Men, you might say, and I’d say: OK, men. But you are not going to be able to sustain even an autocratic society of all men, all the time, doing all the jobs – because they are going to want to get married, maybe have their own kids. That will require women. So where are those women? The women of the factories, the ones doing the creative things? Where do they live? Are you actually going to import everything, which hardly seems practical in a country that can’t export very much anymore? The Colonies do not seem like a “working class” area where you can picture all the actual work of supporting the society comes from – it’s basically portrayed as a short trip to six feet under.

The book (though not the TV series) refers to “Econowives,” who are women who marry low-ranking men – and I suppose these are the wives of the working class. That’s a pretty good catch-all, but it’s simply not a factor in the Gilead of TV.
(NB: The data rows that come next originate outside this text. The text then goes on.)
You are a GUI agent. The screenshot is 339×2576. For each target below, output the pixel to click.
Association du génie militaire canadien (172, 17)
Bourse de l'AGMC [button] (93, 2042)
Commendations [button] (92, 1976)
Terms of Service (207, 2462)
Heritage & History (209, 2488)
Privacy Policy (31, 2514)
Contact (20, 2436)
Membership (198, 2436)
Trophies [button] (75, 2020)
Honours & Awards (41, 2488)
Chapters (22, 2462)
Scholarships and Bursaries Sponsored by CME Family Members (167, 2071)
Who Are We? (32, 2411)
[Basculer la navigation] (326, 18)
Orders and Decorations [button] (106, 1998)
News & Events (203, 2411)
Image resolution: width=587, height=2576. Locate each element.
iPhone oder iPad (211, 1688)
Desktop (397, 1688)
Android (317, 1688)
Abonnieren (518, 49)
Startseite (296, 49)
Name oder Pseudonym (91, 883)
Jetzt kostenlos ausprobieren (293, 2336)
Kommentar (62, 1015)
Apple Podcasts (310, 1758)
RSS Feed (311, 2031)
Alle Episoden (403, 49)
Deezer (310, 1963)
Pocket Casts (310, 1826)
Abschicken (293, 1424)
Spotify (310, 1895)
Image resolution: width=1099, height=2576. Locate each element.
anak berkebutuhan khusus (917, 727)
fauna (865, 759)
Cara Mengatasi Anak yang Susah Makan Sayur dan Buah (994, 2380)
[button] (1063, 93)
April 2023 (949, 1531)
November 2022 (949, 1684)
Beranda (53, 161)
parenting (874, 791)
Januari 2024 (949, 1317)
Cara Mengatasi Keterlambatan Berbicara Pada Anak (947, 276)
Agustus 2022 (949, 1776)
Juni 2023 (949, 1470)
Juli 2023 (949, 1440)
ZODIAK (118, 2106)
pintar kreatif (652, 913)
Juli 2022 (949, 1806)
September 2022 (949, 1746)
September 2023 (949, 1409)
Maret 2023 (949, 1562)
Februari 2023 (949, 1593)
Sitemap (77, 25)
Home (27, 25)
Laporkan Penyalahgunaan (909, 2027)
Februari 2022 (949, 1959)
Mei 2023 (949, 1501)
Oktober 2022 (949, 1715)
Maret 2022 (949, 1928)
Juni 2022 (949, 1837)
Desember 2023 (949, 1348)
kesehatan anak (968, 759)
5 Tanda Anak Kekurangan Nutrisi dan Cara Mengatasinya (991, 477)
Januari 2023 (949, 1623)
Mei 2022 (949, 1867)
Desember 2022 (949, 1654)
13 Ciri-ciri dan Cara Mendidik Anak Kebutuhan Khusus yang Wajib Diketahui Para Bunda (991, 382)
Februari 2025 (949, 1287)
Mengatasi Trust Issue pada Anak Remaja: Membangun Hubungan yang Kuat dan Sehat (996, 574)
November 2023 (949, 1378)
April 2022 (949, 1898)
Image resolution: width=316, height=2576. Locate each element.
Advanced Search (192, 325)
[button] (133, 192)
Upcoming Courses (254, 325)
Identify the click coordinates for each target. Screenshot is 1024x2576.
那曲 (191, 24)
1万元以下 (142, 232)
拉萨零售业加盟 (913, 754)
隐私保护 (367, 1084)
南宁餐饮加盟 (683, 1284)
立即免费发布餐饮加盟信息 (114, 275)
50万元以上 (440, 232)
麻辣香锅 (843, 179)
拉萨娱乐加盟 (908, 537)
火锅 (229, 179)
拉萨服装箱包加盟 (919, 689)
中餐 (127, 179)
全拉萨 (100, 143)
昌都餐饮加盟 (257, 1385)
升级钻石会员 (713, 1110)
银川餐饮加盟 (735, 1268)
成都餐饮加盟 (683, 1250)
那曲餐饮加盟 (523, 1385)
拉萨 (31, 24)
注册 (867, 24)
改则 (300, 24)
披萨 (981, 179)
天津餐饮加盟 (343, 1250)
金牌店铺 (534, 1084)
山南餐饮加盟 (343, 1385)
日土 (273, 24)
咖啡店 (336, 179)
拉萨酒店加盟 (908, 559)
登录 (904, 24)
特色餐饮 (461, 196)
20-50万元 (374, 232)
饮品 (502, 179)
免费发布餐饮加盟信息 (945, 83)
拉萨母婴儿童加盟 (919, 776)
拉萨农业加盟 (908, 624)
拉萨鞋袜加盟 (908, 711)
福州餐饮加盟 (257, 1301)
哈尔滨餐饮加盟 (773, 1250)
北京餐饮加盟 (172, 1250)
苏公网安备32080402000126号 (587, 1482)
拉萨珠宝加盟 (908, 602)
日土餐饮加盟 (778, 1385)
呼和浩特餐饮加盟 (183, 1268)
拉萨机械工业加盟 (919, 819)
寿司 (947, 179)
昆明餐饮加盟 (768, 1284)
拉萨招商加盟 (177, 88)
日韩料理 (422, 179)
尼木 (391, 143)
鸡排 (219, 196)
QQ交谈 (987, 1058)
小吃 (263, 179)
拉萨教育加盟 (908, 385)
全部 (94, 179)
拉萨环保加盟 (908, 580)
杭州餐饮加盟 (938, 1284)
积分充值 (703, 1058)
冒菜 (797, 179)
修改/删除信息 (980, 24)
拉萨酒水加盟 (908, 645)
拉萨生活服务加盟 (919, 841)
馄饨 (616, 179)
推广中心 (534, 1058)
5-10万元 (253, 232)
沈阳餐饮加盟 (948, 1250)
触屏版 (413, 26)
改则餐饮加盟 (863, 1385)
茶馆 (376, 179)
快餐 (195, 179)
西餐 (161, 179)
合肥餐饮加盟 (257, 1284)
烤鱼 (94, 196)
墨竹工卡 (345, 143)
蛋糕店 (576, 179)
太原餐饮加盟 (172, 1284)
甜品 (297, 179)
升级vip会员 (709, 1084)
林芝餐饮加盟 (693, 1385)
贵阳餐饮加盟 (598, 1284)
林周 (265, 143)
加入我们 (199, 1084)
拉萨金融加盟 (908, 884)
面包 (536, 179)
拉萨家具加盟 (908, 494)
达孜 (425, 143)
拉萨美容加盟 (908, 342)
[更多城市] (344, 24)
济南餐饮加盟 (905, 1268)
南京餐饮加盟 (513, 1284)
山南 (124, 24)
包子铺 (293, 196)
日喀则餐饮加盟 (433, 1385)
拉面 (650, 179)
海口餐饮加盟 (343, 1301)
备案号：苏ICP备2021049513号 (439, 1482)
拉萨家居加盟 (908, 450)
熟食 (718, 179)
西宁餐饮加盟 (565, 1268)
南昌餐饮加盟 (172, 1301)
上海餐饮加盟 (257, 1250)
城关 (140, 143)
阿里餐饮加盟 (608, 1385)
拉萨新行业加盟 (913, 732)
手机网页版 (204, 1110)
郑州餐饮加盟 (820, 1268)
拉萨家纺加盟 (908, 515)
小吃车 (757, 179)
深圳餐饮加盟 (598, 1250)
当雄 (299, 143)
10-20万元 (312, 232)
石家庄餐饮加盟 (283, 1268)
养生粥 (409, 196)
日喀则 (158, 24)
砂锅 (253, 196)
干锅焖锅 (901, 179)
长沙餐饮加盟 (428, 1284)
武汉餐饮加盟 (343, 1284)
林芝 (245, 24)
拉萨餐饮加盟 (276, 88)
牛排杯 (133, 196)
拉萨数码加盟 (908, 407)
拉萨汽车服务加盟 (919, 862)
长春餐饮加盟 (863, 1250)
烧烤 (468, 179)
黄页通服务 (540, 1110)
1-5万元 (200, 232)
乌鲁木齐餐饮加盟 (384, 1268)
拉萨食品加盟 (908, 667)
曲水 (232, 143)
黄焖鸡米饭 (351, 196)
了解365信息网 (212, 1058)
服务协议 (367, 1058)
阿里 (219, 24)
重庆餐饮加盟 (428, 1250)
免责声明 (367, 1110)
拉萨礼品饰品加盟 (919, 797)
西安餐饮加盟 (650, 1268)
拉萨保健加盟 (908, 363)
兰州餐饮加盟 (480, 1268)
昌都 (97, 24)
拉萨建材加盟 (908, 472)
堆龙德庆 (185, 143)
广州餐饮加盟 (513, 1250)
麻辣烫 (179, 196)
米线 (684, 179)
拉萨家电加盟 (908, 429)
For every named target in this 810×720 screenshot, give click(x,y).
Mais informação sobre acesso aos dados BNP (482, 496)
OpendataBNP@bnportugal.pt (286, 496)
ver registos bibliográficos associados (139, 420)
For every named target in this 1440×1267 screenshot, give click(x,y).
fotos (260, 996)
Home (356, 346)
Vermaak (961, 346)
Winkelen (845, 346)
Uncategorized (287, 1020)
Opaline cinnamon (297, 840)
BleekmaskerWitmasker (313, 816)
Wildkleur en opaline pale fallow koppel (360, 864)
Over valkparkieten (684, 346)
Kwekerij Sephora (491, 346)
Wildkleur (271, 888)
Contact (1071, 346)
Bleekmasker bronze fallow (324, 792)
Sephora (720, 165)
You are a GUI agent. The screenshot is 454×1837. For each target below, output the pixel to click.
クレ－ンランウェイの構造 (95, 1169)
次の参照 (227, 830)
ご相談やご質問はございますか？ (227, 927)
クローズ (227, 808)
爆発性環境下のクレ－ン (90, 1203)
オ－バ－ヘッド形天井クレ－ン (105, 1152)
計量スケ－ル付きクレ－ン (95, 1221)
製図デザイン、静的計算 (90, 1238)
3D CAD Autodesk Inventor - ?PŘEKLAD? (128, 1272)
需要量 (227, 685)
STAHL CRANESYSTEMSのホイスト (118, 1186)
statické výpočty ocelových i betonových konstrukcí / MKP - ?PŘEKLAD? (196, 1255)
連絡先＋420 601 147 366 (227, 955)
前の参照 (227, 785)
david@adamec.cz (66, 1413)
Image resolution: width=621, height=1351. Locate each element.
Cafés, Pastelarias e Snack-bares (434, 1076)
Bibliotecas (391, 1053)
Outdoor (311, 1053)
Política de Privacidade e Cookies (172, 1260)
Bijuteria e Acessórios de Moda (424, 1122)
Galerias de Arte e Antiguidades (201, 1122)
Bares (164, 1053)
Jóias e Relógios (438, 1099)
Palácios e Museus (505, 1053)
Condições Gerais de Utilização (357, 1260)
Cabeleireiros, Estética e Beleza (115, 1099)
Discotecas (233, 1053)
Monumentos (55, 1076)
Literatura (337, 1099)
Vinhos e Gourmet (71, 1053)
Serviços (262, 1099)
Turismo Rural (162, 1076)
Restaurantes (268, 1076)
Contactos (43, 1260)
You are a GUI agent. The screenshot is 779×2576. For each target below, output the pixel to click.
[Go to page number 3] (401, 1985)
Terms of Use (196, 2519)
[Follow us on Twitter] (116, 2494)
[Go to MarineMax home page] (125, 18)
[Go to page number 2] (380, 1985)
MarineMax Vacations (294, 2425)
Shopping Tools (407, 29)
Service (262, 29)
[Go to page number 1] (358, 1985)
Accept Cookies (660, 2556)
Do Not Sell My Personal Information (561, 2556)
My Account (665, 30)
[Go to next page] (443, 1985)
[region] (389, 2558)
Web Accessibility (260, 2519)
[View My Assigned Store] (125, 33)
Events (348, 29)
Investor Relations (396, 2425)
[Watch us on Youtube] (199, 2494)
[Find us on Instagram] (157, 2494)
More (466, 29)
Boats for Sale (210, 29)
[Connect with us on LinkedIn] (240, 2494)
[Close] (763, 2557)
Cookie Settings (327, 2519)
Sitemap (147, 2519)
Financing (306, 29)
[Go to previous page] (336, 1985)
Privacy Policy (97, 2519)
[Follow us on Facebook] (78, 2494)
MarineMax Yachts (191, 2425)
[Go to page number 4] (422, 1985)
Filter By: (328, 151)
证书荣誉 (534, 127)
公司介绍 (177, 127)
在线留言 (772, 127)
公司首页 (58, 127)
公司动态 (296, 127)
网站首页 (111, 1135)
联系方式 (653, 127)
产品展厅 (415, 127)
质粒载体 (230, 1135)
So I’m left wondering about the long-term. To my mind, this is not a self-propagating system (pun intended) that can go on for decades upon decades. The notion of the pyramid scheme remains strong – not that you can’t have a small ruling class dominate a larger majority, but we’re starting to talk about an ever-growing ruling class and an ever-shrinking minority of people they want to farm their lives from. So where was it meant to go?

I know in the book there’s an epilogue, which implies that this theocracy was a short-term thing and ultimately fell – which always felt like a bit of a cheat to me; it’s much more menacing to allow us to believe that this world is the world forever and ever amen. But OK: In the book, it doesn’t go on forever, and part of that may be due to the weaknesses I’ve mentioned above. But so far in the TV series, there’s no indication of that – nor could those who set up the barbaric system have known it would fall so soon.

So I ask again: Where were they going with this? Discuss, please!